A picturesque street is the Rue du Malonat. It mounts up to the foot of the Castle Hill by wide, low steps like those on a mule-path. Poor as the street may be, there is in it an old stone doorway, finely carved, which is of no little dignity. At the bottom of the lane is a corner house with three windows furnished with grilles. This is said to have been at one time the residence of the Governor of Nice. The house in the Rue de la Préfecture (No. 20) where Paganini died is featureless but for its old stone entry, and its ground floor has become a shop where knitted goods are sold.[[4]]
In the Rue Droite (No. 15) is an amazing house which one would never expect to find in a mean street. It is the palace of the great Lascaris family. Theodore Lascaris, the founder of the family, is said to have been driven from his Byzantine throne in 1261 and to have taken refuge in Nice. There he built himself a palace. It could not have been erected in the Rue Droite, as so many writers repeat, since the Lower Town as a retreat for ex-emperors, had no existence at this period. The descendants of the exile, however, continued to live in Nice for some centuries, and the present building dates, with little doubt, from the early part of the seventeenth century.
The street is so narrow that it is difficult to appreciate the fine façade of this palace; but by assuming the attitude of a star-gazer it is possible to see that the great house of four stories would look illustrious even in Piccadilly. It has a very finely carved stone doorway which leads into a vaulted hall. In the road outside the door are heaps of vegetable refuse, a pyramid of mouldy lemons and a pile of pea husks. From the upper windows hang bedding and clothes to dry. It is quite evident that the exposed garments do not belong to the family of an ex-emperor. On the main floor, or piano nobile, are seven large and ornate windows, each provided with a balcony.
From the hall a stone staircase ascends in many flights. It has a vaulted ceiling, supported by large stone columns. On the wall are niches containing busts of indefinite men and some elaborate work in plaster. The staircase on one side is open to a well all the way and so the lights and shadows that cross it are very fascinating. Still more fascinating is it to recall for a moment the people who have passed up and down the stair and upon whom these lights and shadows have fallen during the last three hundred years. Among them would be the old count on his way to the justice room, the faltering bride whose hand has rested on this very balustrade, the tired child crawling up to bed with a frightened glance at the fearsome busts upon the wall.[[5]]

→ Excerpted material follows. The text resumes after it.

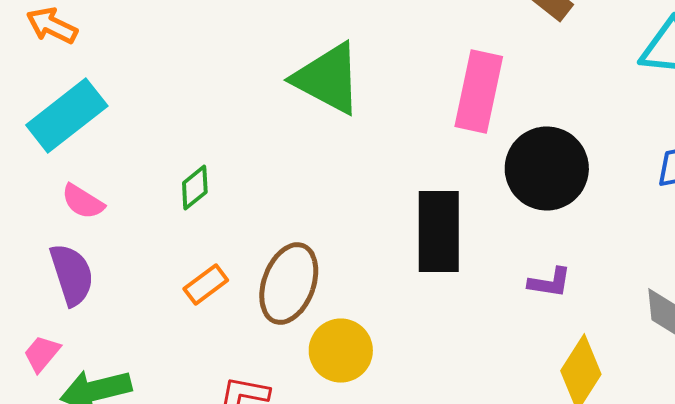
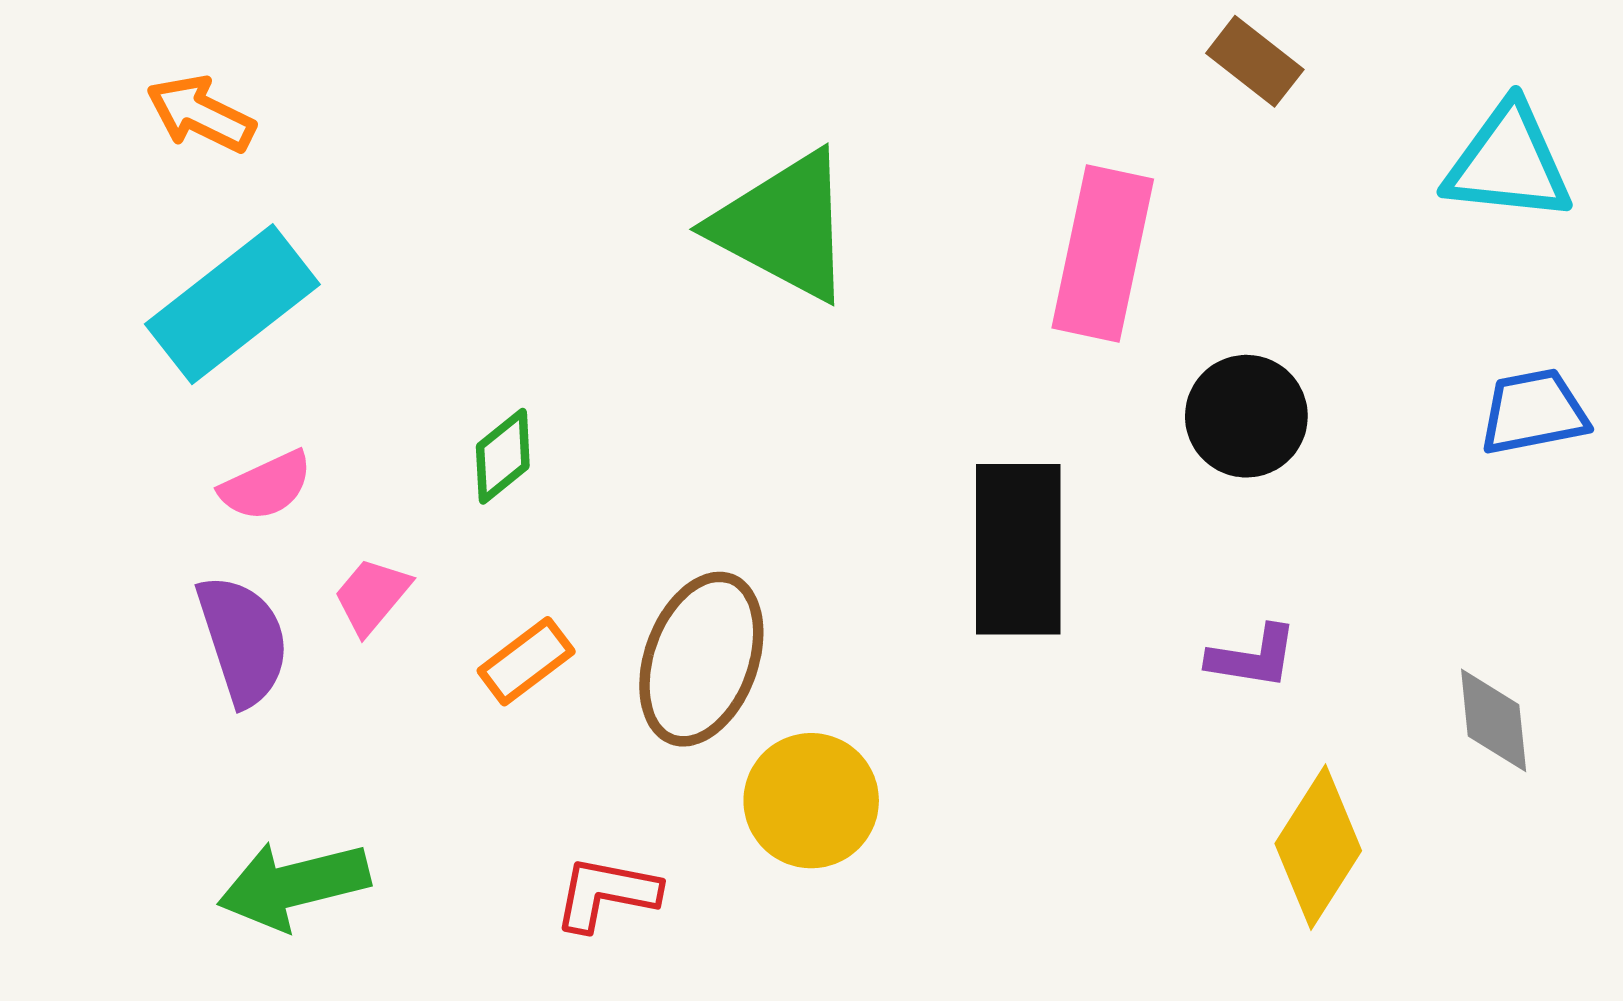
black circle: (547, 168) -> (1246, 416), size x0.7
pink semicircle: (83, 202) -> (266, 486), turned -57
pink trapezoid: (42, 354) -> (372, 596), moved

The rooms on the piano nobile have domed ceilings, which are either covered with frescoes or are richly ornamented by plaster work. There is a great display on the walls of gilt panelling and bold mouldings. The rooms are dark and empty and so dirty that they have apparently not been cleaned since the Lascaris family took their departure. Apart from the filth and the neglect the place provides a vivid realisation of the town house of a nobleman of Nice in the olden days.